前回と前々回は、厚銅基板のパターン幅を工夫することで基板の小型化する方法をご紹介しました。
今回は、今までの話の流れを少し変えて内層厚銅基板に関してご紹介したいと思います。
前回までは120[A]を流すことが出来るように銅箔厚300[um]外層厚銅基板に関してお話をしてきましたが、銅箔厚300[um]外層厚銅基板の最小パターン幅とパターン間隔は下記のようになります。

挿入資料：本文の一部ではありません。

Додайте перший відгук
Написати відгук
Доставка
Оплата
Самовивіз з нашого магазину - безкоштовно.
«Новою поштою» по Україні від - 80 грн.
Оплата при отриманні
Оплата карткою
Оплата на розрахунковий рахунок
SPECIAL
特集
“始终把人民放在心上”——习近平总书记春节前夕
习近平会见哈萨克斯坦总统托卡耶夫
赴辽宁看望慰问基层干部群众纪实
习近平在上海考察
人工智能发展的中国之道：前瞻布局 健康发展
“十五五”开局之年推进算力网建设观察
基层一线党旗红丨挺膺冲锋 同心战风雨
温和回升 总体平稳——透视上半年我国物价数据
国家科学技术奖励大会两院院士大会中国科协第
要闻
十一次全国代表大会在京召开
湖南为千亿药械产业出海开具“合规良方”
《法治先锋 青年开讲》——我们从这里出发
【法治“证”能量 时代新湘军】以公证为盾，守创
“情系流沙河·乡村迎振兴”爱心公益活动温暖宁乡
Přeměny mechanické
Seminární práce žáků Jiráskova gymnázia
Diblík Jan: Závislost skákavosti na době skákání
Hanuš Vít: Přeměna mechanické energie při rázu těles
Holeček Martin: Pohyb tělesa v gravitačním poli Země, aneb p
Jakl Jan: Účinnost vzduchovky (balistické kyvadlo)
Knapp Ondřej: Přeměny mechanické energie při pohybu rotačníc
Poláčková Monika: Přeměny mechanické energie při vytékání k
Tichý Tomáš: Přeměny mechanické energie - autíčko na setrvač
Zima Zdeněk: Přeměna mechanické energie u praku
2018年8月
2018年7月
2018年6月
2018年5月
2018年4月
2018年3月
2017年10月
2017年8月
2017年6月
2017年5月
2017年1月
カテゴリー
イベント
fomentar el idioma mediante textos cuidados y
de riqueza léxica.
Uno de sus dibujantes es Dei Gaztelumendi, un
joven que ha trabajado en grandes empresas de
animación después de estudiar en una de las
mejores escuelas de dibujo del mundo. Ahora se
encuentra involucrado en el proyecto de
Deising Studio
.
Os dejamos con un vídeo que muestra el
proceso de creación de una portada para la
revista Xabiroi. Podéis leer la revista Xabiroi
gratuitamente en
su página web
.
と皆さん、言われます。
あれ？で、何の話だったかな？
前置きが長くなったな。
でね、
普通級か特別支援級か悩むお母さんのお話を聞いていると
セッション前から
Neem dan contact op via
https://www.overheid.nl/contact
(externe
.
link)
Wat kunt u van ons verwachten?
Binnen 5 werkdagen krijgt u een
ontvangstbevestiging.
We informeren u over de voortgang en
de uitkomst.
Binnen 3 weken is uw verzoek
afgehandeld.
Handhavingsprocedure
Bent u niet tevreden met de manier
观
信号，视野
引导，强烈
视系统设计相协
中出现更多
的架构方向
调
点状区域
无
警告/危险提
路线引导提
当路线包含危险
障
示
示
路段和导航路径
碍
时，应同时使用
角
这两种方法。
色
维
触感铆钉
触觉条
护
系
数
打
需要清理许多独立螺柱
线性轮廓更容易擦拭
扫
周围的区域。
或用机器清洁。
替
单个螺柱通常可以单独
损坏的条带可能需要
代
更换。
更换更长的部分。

銅箔厚=300[um]:パターン幅=0.6[mm]/パターン間隔=0.6[mm]
上記のパターン幅=0.6[mm]/パターン間隔では例えば、回路制御用の100ピンのQFPタイプのマイコンなどは搭載ができません。
しかし、どうしても1枚の基板で完結をさせたいという方も居ると思います。1枚で完結させたい場合には厚銅の層を外層ではなく、内層に設定する方法もあります。内層厚銅基板の層構成例を図1に示します。
図1:内層厚銅基板の層構成例
図1のような層構成ならば、外層銅箔厚(L1層,L4層)が普通の基板と同じ35[um]なので、最小パターン幅0.2[mm]/最小パターン間隔0.2[mm]でも問題ありません。

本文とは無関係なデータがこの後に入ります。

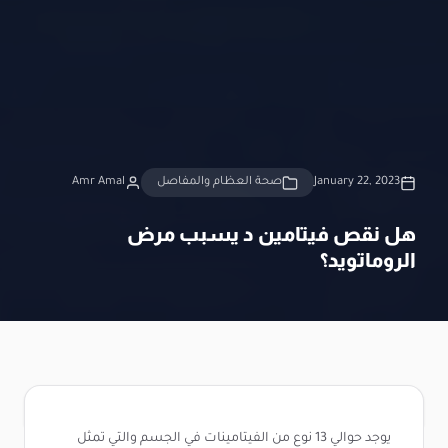
January 22, 2023
صحة العظام والمفاصل
Amr Amal
هل نقص فيتامين د يسبب مرض
الروماتويد؟
يوجد حوالي 13 نوع من الفيتامينات في الجسم والتي تمثل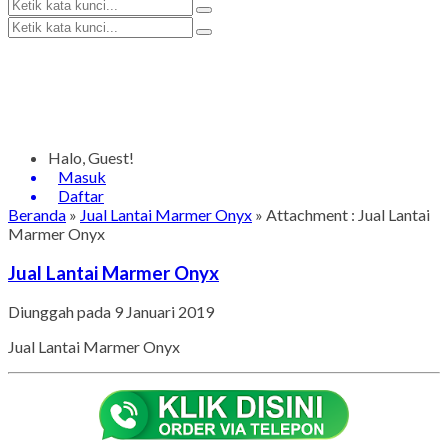
Halo, Guest!
Masuk
Daftar
Beranda
»
Jual Lantai Marmer Onyx
» Attachment : Jual Lantai
Marmer Onyx
Jual Lantai Marmer Onyx
Diunggah pada 9 Januari 2019
Jual Lantai Marmer Onyx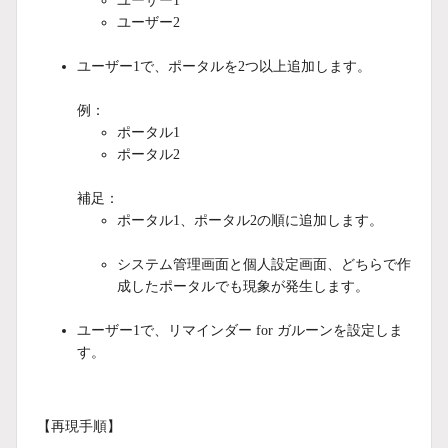
ユーザー1
ユーザー2
ユーザー1で、ポータルを2つ以上追加します。
例：
ポータル1
ポータル2
補足：
ポータル1、ポータル2の順に追加します。
システム管理画面と個人設定画面、どちらで作
成したポータルでも現象が発生します。
ユーザー1で、リマインダー for ガルーンを設定しま
す。
【再現手順】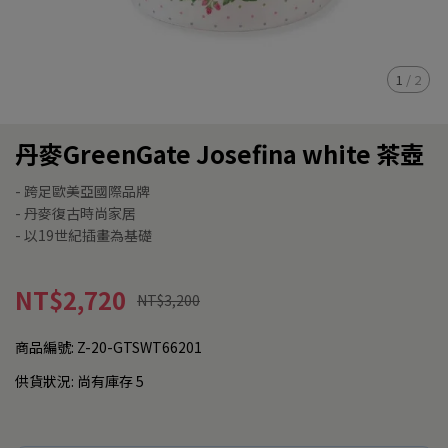
1
/
2
丹麥GreenGate Josefina white 茶壺
- 跨足歐美亞國際品牌
- 丹麥復古時尚家居
- 以19世紀插畫為基礎
NT$2,720
NT$3,200
商品編號:
Z-20-GTSWT66201
供貨狀況:
尚有庫存 5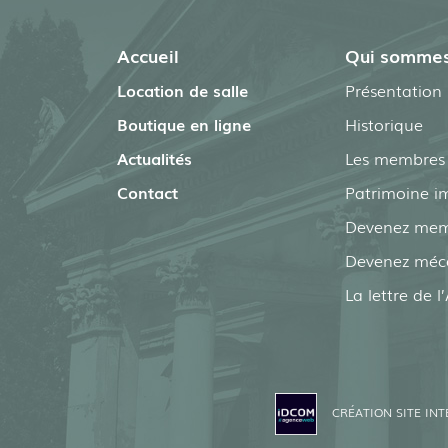
Accueil
Qui sommes
Location de salle
Présentation
Boutique en ligne
Historique
Actualités
Les membres t
Contact
Patrimoine i
Devenez me
Devenez méc
La lettre de 
CRÉATION SITE INT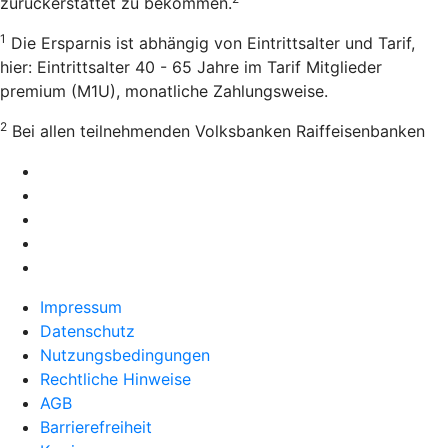
zurückerstattet zu bekommen.
1
Die Ersparnis ist abhängig von Eintrittsalter und Tarif,
hier: Eintrittsalter 40 - 65 Jahre im Tarif Mitglieder
premium (M1U), monatliche Zahlungsweise.
2
Bei allen teilnehmenden Volksbanken Raiffeisenbanken
Impressum
Datenschutz
Nutzungsbedingungen
Rechtliche Hinweise
AGB
Barrierefreiheit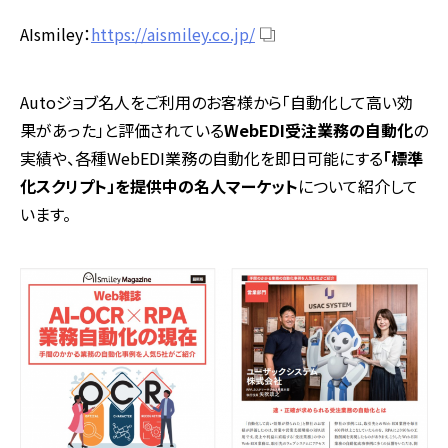
AIsmiley：
https://aismiley.co.jp/
Autoジョブ名人をご利用のお客様から「自動化して高い効
果があった」と評価されている
WebEDI受注業務の自動化
の
実績や、各種WebEDI業務の自動化を即日可能にする
「標準
化スクリプト」を提供中の名人マーケット
について紹介して
います。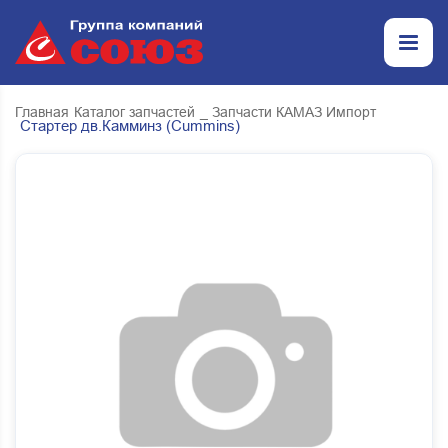
Главная
Каталог запчастей
_ Запчасти КАМАЗ Импорт
Стартер дв.Камминз (Cummins)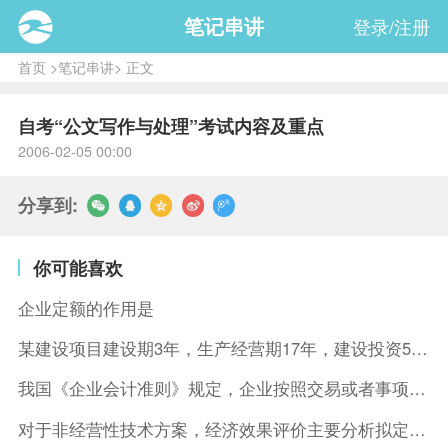
笔记串讲
登录/注册
首页
>
笔记串讲
> 正文
自考“公文写作与处理”考试内容及重点
2006-02-05 00:00
分享到:
你可能喜欢
企业定额的作用是
某建设项目建设期3年，生产经营期17年，建设投资5500万元
我国《企业会计准则》规定，企业按照交易或者事项的经济特征确定
对于非经营性技术方案，经济效果评价主要分析拟定方案的( )。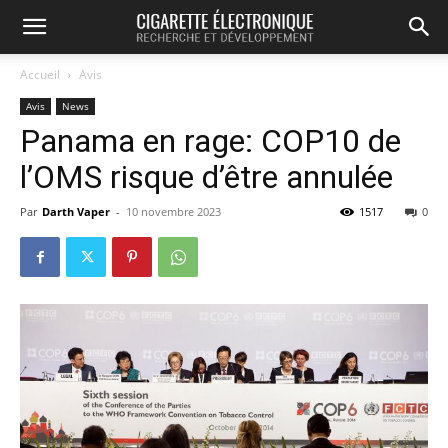
Accueil
Avis
Avis
News
Panama en rage: COP10 de
l’OMS risque d’être annulée
Par
Darth Vaper
-
10 novembre 2023
1517
0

よって、図1の層構成では、部品の足の間隔が狭い部品でも搭載が可能となります。レイアウトのイメージとしては、外層(L1層,L2層)で信号線の配線を完結させて、内装で大電流の配線をするイメージとなります。
この層構成で注意しなければいけないのが、外層(L1層、L4層)と内層(L2層とL4層)の銅箔厚が異なるので、電流許容値も異なる点です。内層厚銅基板の層関係図を図2に示します。
図2:内層厚銅基板の層関係図
図1の層構成で10[A]が流れる経路を設計したとします。外層(L2層,L3層)は1[A/mm]で内層(L2層,L3層)は10[A/mm]となるので図2のように配線を内層から外層スイッチした時に電流許容値を満たすパターン幅を設定しなければいけません。今回の10[A]の例だと外層は最低パターン幅10[mm],内層は最低パターン幅1[mm]となります。

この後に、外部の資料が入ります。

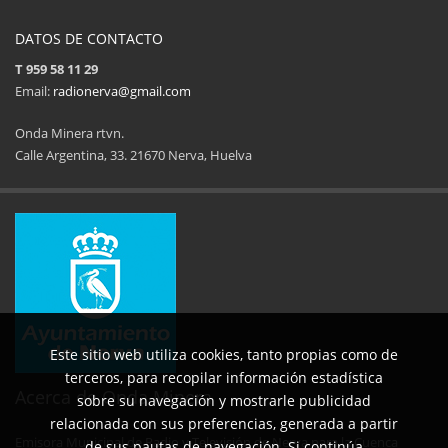
DATOS DE CONTACTO
T 959 58 11 29
Email:
radionerva@gmail.com
Onda Minera rtvn.
Calle Argentina, 33. 21670 Nerva, Huelva
11ª Feria del Jamón
34 Memorial Jose
14 de Agosto de 2025
09 de Agosto 
Este sitio web utiliza cookies, tanto propias como de
terceros, para recopilar información estadística
Acerca de Onda Minera
sobre su navegación y mostrarle publicidad
relacionada con sus preferencias, generada a partir
Emisora Municipal de Radio y Televisión de Nerva para la Cuenca
de sus pautas de navegación. Si continúa
No al maltrato animal
Semana Cultural SEPER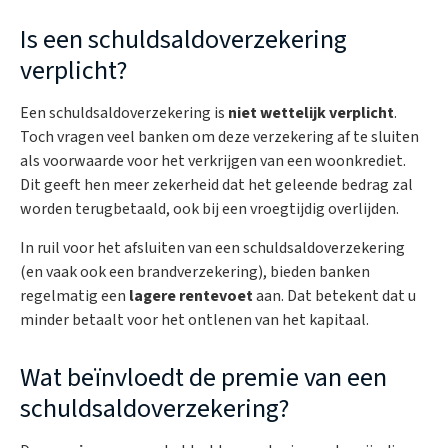
Is een schuldsaldoverzekering
verplicht?
Een schuldsaldoverzekering is
niet wettelijk verplicht
.
Toch vragen veel banken om deze verzekering af te sluiten
als voorwaarde voor het verkrijgen van een woonkrediet.
Dit geeft hen meer zekerheid dat het geleende bedrag zal
worden terugbetaald, ook bij een vroegtijdig overlijden.
In ruil voor het afsluiten van een schuldsaldoverzekering
(en vaak ook een brandverzekering), bieden banken
regelmatig een
lagere rentevoet
aan. Dat betekent dat u
minder betaalt voor het ontlenen van het kapitaal.
Wat beïnvloedt de premie van een
schuldsaldoverzekering?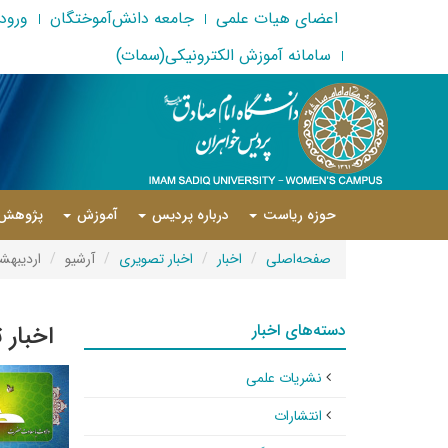
اعضای هیات علمی
جامعه دانش‌آموختگان
ورود 
سامانه آموزش الکترونیکی(سمات)
حوزه ریاست
درباره پردیس
آموزش
پژوهش
صفحه‌اصلی
اخبار
اخبار تصویری
آرشیو
اردیبهشت 
دسته‌های اخبار
اخبار 
نشریات علمی
انتشارات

この内層から外層スイッチした時に外層も内層と同じパターン幅1[mm]で設計してしまうと、外層は銅箔厚35[um]なので1[A]しか許容することが出来ない配線に10[A]流てしまうので、容量オーバーとなり、この経路は発熱やパターンの断線、最悪、基板の発火など、事故に繋がる危険性があります。
また、スルーホールの数も各銅箔厚に対応した数を設置する必要があるので、内層厚銅基板は大電流の経路を配線しつつ、回路制御用のマイコンなど、部品の足の間隔が狭い部品も1枚の基板に搭載することが可能となりますが、
場合によっては、大電流が流れる経路層のスイッチの補強などで基板サイズが大きくなってします可能性があります。